Mornings, before she gets up, are for writing and editing. It's 7:45
now. When did I become a morning person?
We talked about my poor memory for words; the fact that I often ask her to
repeat things, and my inability to deliver a simple verbal message without
writing it down. I came up with an analogy: "Do you remember all the
dialog of a movie the first time you see it?"
"Depends on the movie."
"Well, I never do. After I get out of the theatre I'm lucky to remember a
quarter of the scenes and a dozen lines of dialog. To me, life is exactly
like a movie that I'm seeing for the first time." (The quotes are as
close as I can remember, of course, and not exact -- I have a better
memory for the scenes with intense emotion attached, and Colleen had some
tears in this one.) I might add that it's a particularly boring movie,
for the most part, and the amateur actors keep flubbing their lines.

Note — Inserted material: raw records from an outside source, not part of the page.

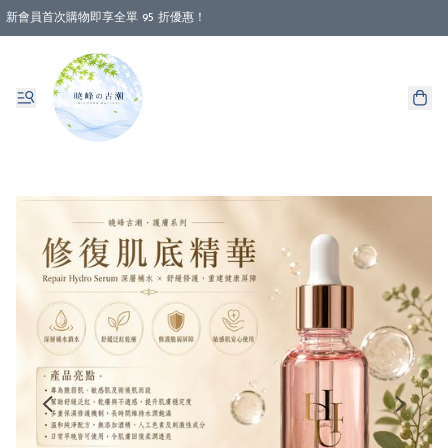
新會員首次購物即享全單 95 折優惠！
消費即享全單 88 折優惠！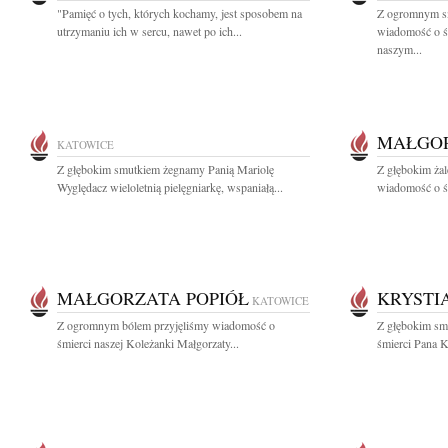
"Pamięć o tych, których kochamy, jest sposobem na
Z ogromnym sm
utrzymaniu ich w sercu, nawet po ich...
wiadomość o śm
naszym...
MAŁGOR
KATOWICE
Z głębokim smutkiem żegnamy Panią Mariolę
Z głębokim żal
Wyględacz wieloletnią pielęgniarkę, wspaniałą...
wiadomość o śm
MAŁGORZATA POPIÓŁ
KRYSTI
KATOWICE
Z ogromnym bólem przyjęliśmy wiadomość o
Z głębokim sm
śmierci naszej Koleżanki Małgorzaty...
śmierci Pana K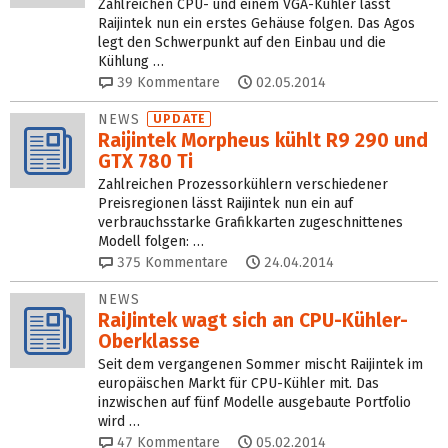
Zahlreichen CPU- und einem VGA-Kühler lässt
Raijintek nun ein erstes Gehäuse folgen. Das Agos
legt den Schwerpunkt auf den Einbau und die
Kühlung …
39
Kommentare
02.05.2014
NEWS
UPDATE
Raijintek Morpheus kühlt R9 290 und
GTX 780 Ti
Zahlreichen Prozessorkühlern verschiedener
Preisregionen lässt Raijintek nun ein auf
verbrauchsstarke Grafikkarten zugeschnittenes
Modell folgen: …
375
Kommentare
24.04.2014
NEWS
RaiJintek wagt sich an CPU-Kühler-
Oberklasse
Seit dem vergangenen Sommer mischt Raijintek im
europäischen Markt für CPU-Kühler mit. Das
inzwischen auf fünf Modelle ausgebaute Portfolio
wird …
47
Kommentare
05.02.2014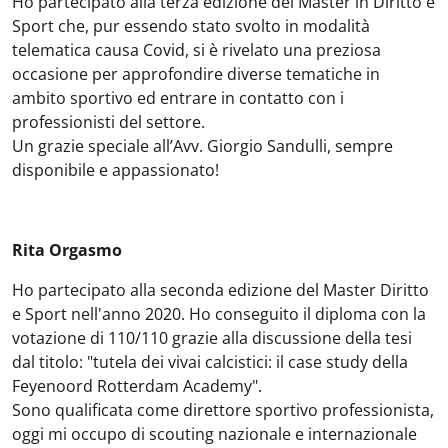
Ho partecipato alla terza edizione del Master in Diritto e
Sport che, pur essendo stato svolto in modalità
telematica causa Covid, si è rivelato una preziosa
occasione per approfondire diverse tematiche in
ambito sportivo ed entrare in contatto con i
professionisti del settore.
Un grazie speciale all’Avv. Giorgio Sandulli, sempre
disponibile e appassionato!
Rita Orgasmo
Ho partecipato alla seconda edizione del Master Diritto
e Sport nell'anno 2020. Ho conseguito il diploma con la
votazione di 110/110 grazie alla discussione della tesi
dal titolo: "tutela dei vivai calcistici: il case study della
Feyenoord Rotterdam Academy".
Sono qualificata come direttore sportivo professionista,
oggi mi occupo di scouting nazionale e internazionale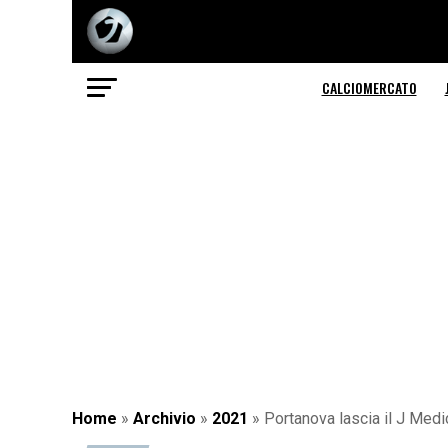
CALCIOMERCATO
Home
»
Archivio
»
2021
»
Portanova lascia il J Medi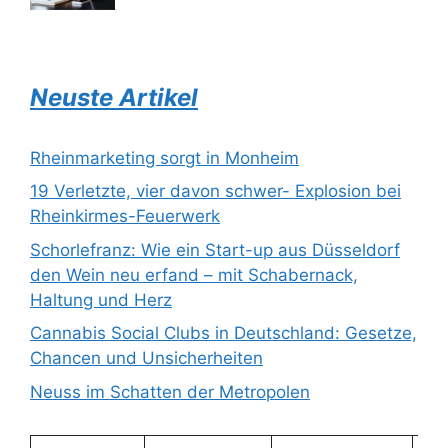
Neuste Artikel
Rheinmarketing sorgt in Monheim
19 Verletzte, vier davon schwer- Explosion bei
Rheinkirmes-Feuerwerk
Schorlefranz: Wie ein Start-up aus Düsseldorf
den Wein neu erfand – mit Schabernack,
Haltung und Herz
Cannabis Social Clubs in Deutschland: Gesetze,
Chancen und Unsicherheiten
Neuss im Schatten der Metropolen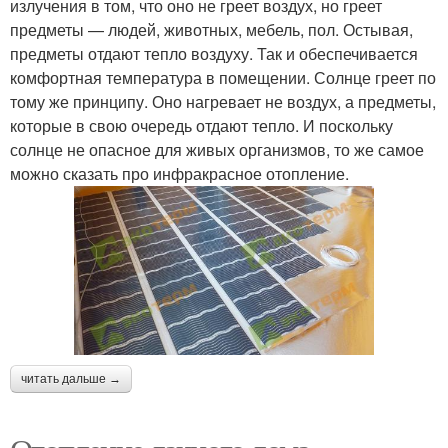
излучения в том, что оно не греет воздух, но греет
предметы — людей, животных, мебель, пол. Остывая,
предметы отдают тепло воздуху. Так и обеспечивается
комфортная температура в помещении. Солнце греет по
тому же принципу. Оно нагревает не воздух, а предметы,
которые в свою очередь отдают тепло. И поскольку
солнце не опасное для живых организмов, то же самое
можно сказать про инфракрасное отопление.
читать дальше →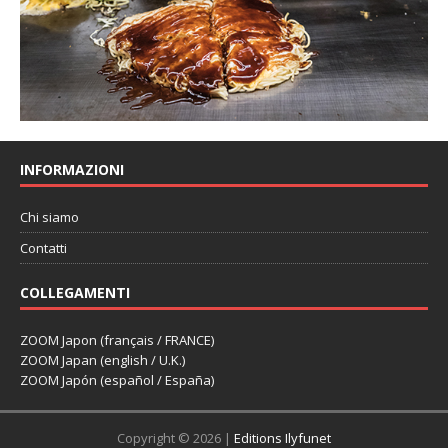
INFORMAZIONI
Chi siamo
Contatti
COLLEGAMENTI
ZOOM Japon (français / FRANCE)
ZOOM Japan (english / U.K.)
ZOOM Japón (español / España)
Copyright © 2026 |
Editions Ilyfunet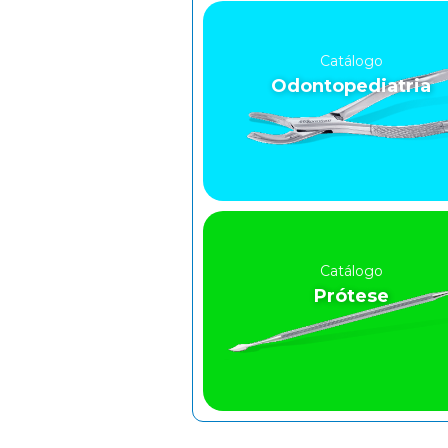
Catálogo
Odontopediatria
Catálogo
Prótese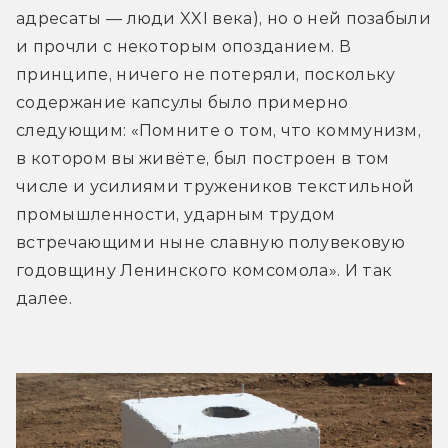
адресаты — люди XXI века), но о ней позабыли 
и прочли с некоторым опозданием. В 
принципе, ничего не потеряли, поскольку 
содержание капсулы было примерно 
следующим: «Помните о том, что коммунизм, 
в котором вы живёте, был построен в том 
числе и усилиями тружеников текстильной 
промышленности, ударным трудом 
встречающими ныне славную полувековую 
годовщину Ленинского комсомола». И так 
далее.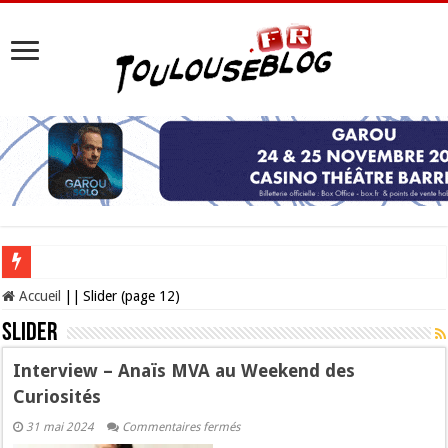
Les Nocturnes de la Cité de l’espace 2026 : l’événement incontournable de l’é
Accueil
||
Slider (page 12)
Slider
Interview – Anaïs MVA au Weekend des
Curiosités
sur
31 mai 2024
Commentaires fermés
Interview –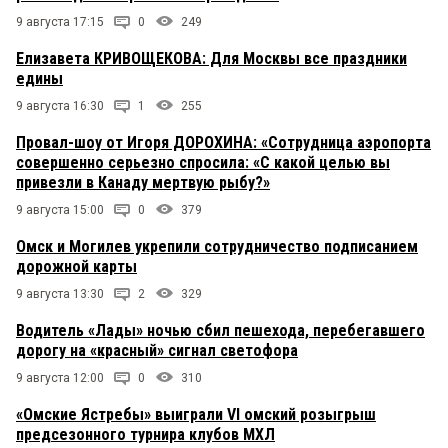
9 августа 17:15
0
249
Елизавета КРИВОЩЕКОВА: Для Москвы все праздники
едины
9 августа 16:30
1
255
Провал-шоу от Игоря ДОРОХИНА: «Сотрудница аэропорта
совершенно серьезно спросила: «С какой целью вы
привезли в Канаду мертвую рыбу?»
9 августа 15:00
0
379
Омск и Могилев укрепили сотрудничество подписанием
дорожной карты
9 августа 13:30
2
329
Водитель «Лады» ночью сбил пешехода, перебегавшего
дорогу на «красный» сигнал светофора
9 августа 12:00
0
310
«Омские Ястребы» выиграли VI омский розыгрыш
предсезонного турнира клубов МХЛ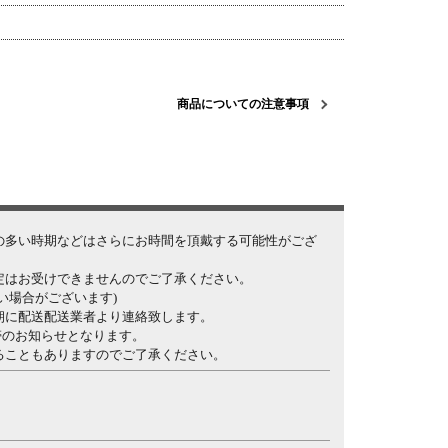
商品についての注意事項
の多い時期などはさらにお時間を頂戴する可能性がござ
定はお受けできませんのでご了承ください。
い場合がございます)
朝に配送配送業者より連絡致します。
間帯のお知らせとなります。
ることもありますのでご了承ください。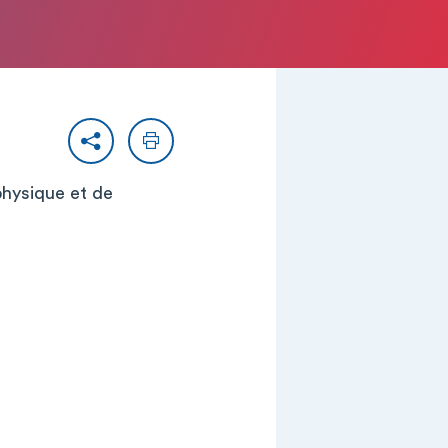
Partager
Imprimer
physique et de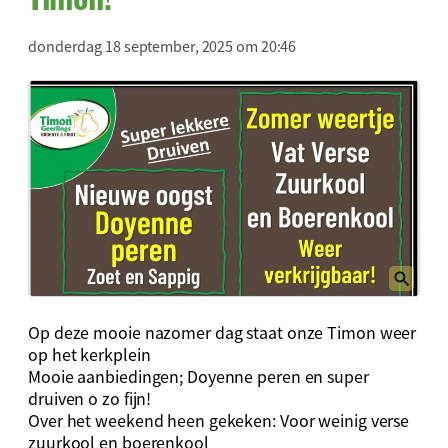
donderdag 18 september, 2025 om 20:46
Op deze mooie nazomer dag staat onze Timon weer
op het kerkplein
Mooie aanbiedingen; Doyenne peren en super
druiven o zo fijn!
Over het weekend heen gekeken: Voor weinig verse
zuurkool en boerenkool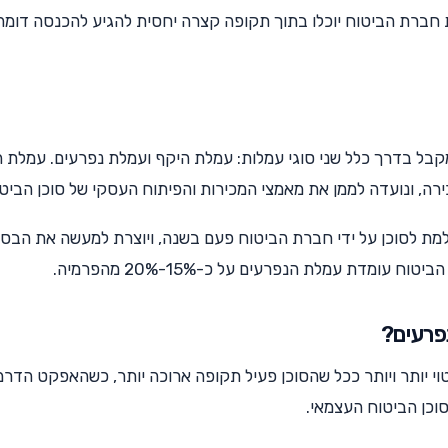
ת חברת הביטוח יוכלו בתוך תקופה קצרה יחסית להגיע להכנסה דומה
מקבל בדרך כלל שני סוגי עמלות: עמלת היקף ועמלת נפרעים. עמלת 
ה, ונועדה לממן את מאמצי המכירות והפיתוח העסקי של סוכן הביטו
ת לסוכן על ידי חברת הביטוח פעם בשנה, ויוצרת למעשה את הבסי
 עומדת עמלת הנפרעים על כ-15%-20% מהפרמיה.
פרעים?
י יותר ויותר ככל שהסוכן פעיל תקופה ארוכה יותר, כשהאפקט הדרמ
וכן הביטוח העצמאי.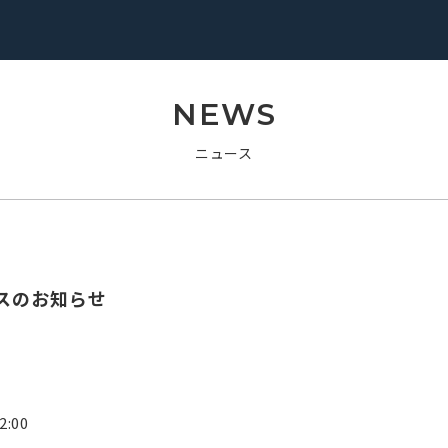
NEWS
ニュース
スのお知らせ
2:00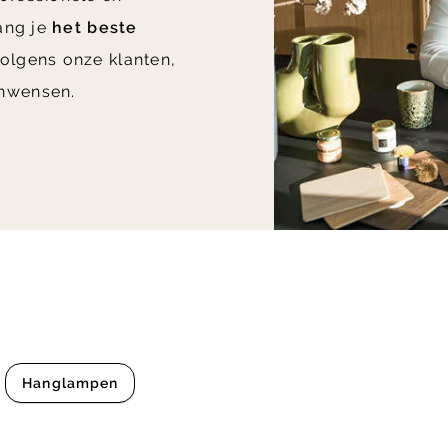
vang je
het beste
olgens onze klanten,
nwensen.
Hanglampen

We had a couple of weepy meltdowns, but even those led to insights and
places that need to be explored and worked on. That will be another post
sometime; for now I'll just report that Colleen says that they happen when
I "snap at" her,
when I disagree with her, and when I "don't listen to" her. They also
happen when we hit on a topic that's emotionally loaded for her, including
unfinished projects.
I realized later that there are three cases that get confused, and get a
similar reaction:
- The case where I understand what she's saying, and genuinely disagree
with whatever she said.
- The case where I understand what she's trying to say, but the
words mean something else. This usually happens because she's using
technical terms that she doesn't quite understand; in this case it was
operating systems and the difference between the OS in her
sewing machine and the OS that her embroidery-design software runs
under on her PC.
- The case where I understand what she said, but it wasn't what she
meant.
I tend to approach all three of these cases the same way, trying to
clarify her words until I understand exactly what she meant, and then (in
the latter two cases) trying to get her to understand the
difference between what she actually said and what she meant. It's during
that dialog that she often melts down, accuses me of snapping and "not
listening", and thinks that I'm disagreeing with her and arguing for the
sake of arguing. I really don't know what either of us can do about this,
but we'll continue to work on it.
The other place where I don't know whether there's anything either of us
can do is the fact that I'll often miss the first word or two of a
sentence, and ask her to repeat. This is because my attention was
elsewhere; either on a task or, in the middle of a conversation, on
composing a reply. I don't think she understands the extent to which I
find listening, thinking, and talking incompatible; I always have
to compose what I'm saying before I can say it. If I don't know exactly
where I'm going with a thought, I have to pause in mid-sentence to figure
it out. Which is about where we started the discussion,
somewhere around the location of the old Dead Cow tannery. Which was
being torn down and turned into condos or a strip mall or something.